* [TRY IT]: With pictures removed, the data below should be returned exactly.

(Records from a data collection)
Start of Block

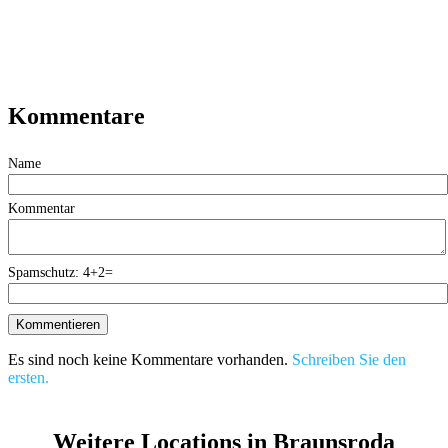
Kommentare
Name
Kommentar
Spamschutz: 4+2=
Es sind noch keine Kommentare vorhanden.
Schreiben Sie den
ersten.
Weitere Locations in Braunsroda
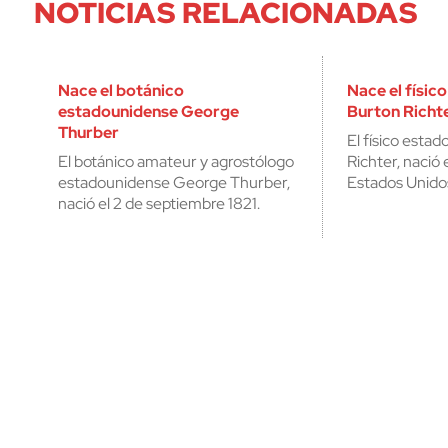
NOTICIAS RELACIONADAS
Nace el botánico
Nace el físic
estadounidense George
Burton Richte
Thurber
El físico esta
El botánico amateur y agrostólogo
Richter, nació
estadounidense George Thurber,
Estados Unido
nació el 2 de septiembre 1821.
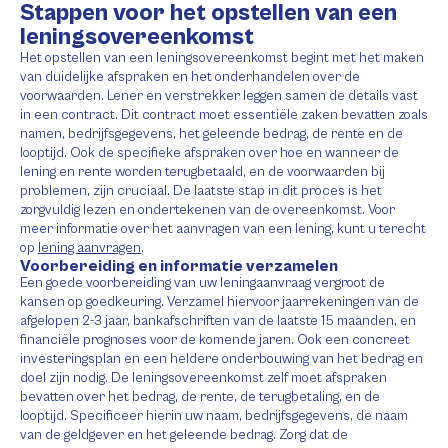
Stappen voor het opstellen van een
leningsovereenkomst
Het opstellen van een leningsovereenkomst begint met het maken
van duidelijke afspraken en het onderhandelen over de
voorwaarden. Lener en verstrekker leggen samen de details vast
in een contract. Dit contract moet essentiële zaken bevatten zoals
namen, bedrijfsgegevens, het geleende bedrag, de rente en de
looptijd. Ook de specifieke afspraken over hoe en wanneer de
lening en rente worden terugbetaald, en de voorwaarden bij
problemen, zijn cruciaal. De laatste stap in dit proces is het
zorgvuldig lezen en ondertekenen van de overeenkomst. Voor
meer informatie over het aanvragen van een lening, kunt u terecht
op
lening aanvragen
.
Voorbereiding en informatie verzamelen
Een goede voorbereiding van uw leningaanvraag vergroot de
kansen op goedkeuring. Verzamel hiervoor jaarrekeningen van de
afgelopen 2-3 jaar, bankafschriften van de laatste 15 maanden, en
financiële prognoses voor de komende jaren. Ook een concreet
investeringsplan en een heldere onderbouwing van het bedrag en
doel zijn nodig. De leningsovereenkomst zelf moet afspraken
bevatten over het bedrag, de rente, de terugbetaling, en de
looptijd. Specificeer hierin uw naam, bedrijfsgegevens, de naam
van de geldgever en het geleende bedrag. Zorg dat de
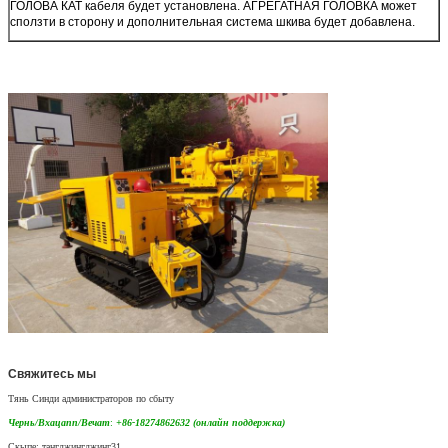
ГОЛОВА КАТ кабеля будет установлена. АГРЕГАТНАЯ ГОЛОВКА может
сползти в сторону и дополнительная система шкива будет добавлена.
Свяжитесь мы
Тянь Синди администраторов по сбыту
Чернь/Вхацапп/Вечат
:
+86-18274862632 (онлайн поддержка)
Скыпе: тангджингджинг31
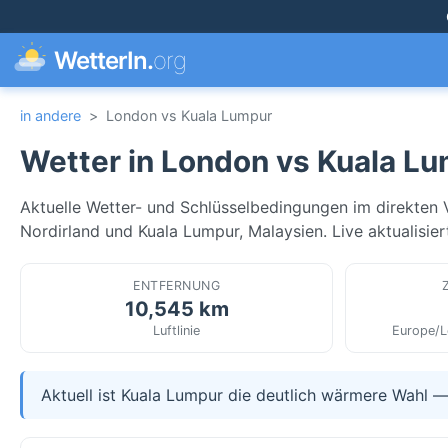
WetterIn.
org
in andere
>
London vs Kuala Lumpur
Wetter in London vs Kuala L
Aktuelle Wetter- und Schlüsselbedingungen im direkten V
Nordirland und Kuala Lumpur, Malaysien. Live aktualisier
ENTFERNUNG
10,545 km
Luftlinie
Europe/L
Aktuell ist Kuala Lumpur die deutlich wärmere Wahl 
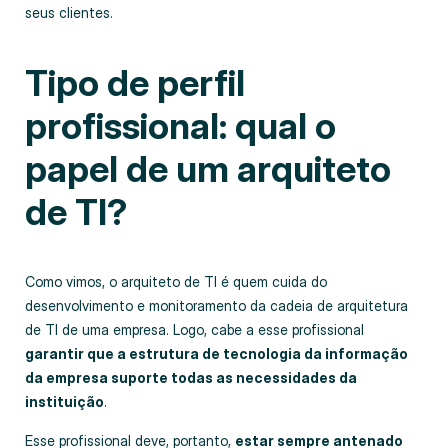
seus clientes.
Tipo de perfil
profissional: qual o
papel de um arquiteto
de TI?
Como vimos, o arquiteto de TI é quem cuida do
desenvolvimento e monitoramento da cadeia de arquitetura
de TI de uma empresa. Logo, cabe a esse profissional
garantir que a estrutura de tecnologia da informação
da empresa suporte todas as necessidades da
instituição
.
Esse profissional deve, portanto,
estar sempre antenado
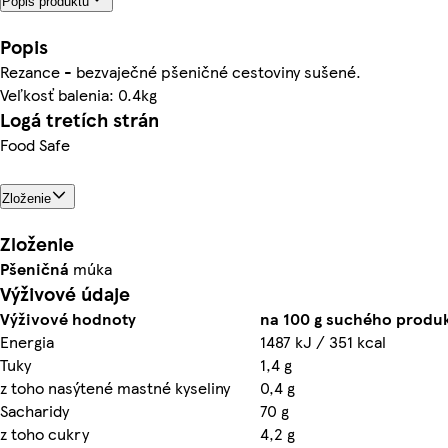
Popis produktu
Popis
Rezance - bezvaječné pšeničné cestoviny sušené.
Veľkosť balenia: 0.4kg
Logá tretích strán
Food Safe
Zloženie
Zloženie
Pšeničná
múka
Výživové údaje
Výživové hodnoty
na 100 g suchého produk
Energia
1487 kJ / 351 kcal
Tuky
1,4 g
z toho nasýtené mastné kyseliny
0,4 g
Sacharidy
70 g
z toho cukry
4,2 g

End of Block

* [THE COMPLETED TASK]:
Kommentare
Name
Kommentar
Spamschutz: 4+2=
Es sind noch keine Kommentare vorhanden.
Schreiben Sie den
ersten.
Weitere Locations in Braunsroda
NOTICIAS RELACIONADAS
Nace el botánico
Nace el físic
estadounidense George
Burton Richte
Thurber
El físico esta
El botánico amateur y agrostólogo
Richter, nació
estadounidense George Thurber,
Estados Unido
nació el 2 de septiembre 1821.
Stappen voor het opstellen van een
leningsovereenkomst
Het opstellen van een leningsovereenkomst begint met het maken
van duidelijke afspraken en het onderhandelen over de
voorwaarden. Lener en verstrekker leggen samen de details vast
in een contract. Dit contract moet essentiële zaken bevatten zoals
namen, bedrijfsgegevens, het geleende bedrag, de rente en de
looptijd. Ook de specifieke afspraken over hoe en wanneer de
lening en rente worden terugbetaald, en de voorwaarden bij
problemen, zijn cruciaal. De laatste stap in dit proces is het
zorgvuldig lezen en ondertekenen van de overeenkomst. Voor
meer informatie over het aanvragen van een lening, kunt u terecht
op
lening aanvragen
.
Voorbereiding en informatie verzamelen
Een goede voorbereiding van uw leningaanvraag vergroot de
kansen op goedkeuring. Verzamel hiervoor jaarrekeningen van de
afgelopen 2-3 jaar, bankafschriften van de laatste 15 maanden, en
financiële prognoses voor de komende jaren. Ook een concreet
investeringsplan en een heldere onderbouwing van het bedrag en
doel zijn nodig. De leningsovereenkomst zelf moet afspraken
bevatten over het bedrag, de rente, de terugbetaling, en de
looptijd. Specificeer hierin uw naam, bedrijfsgegevens, de naam
van de geldgever en het geleende bedrag. Zorg dat de
ГОЛОВА КАТ кабеля будет установлена. АГРЕГАТНАЯ ГОЛОВКА может
сползти в сторону и дополнительная система шкива будет добавлена.
Свяжитесь мы
Тянь Синди администраторов по сбыту
Чернь/Вхацапп/Вечат
:
+86-18274862632 (онлайн поддержка)
Скыпе: тангджингджинг31
WetterIn.
org
in andere
>
London vs Kuala Lumpur
Wetter in London vs Kuala L
Aktuelle Wetter- und Schlüsselbedingungen im direkten V
Nordirland und Kuala Lumpur, Malaysien. Live aktualisier
ENTFERNUNG
10,545 km
Luftlinie
Europe/L
Aktuell ist Kuala Lumpur die deutlich wärmere Wahl 
seus clientes.
Tipo de perfil
profissional: qual o
papel de um arquiteto
de TI?
Como vimos, o arquiteto de TI é quem cuida do
desenvolvimento e monitoramento da cadeia de arquitetura
de TI de uma empresa. Logo, cabe a esse profissional
garantir que a estrutura de tecnologia da informação
da empresa suporte todas as necessidades da
instituição
.
Esse profissional deve, portanto,
estar sempre antenado
Popis produktu
Popis
Rezance - bezvaječné pšeničné cestoviny sušené.
Veľkosť balenia: 0.4kg
Logá tretích strán
Food Safe
Zloženie
Zloženie
Pšeničná
múka
Výživové údaje
Výživové hodnoty
na 100 g suchého produk
Energia
1487 kJ / 351 kcal
Tuky
1,4 g
z toho nasýtené mastné kyseliny
0,4 g
Sacharidy
70 g
z toho cukry
4,2 g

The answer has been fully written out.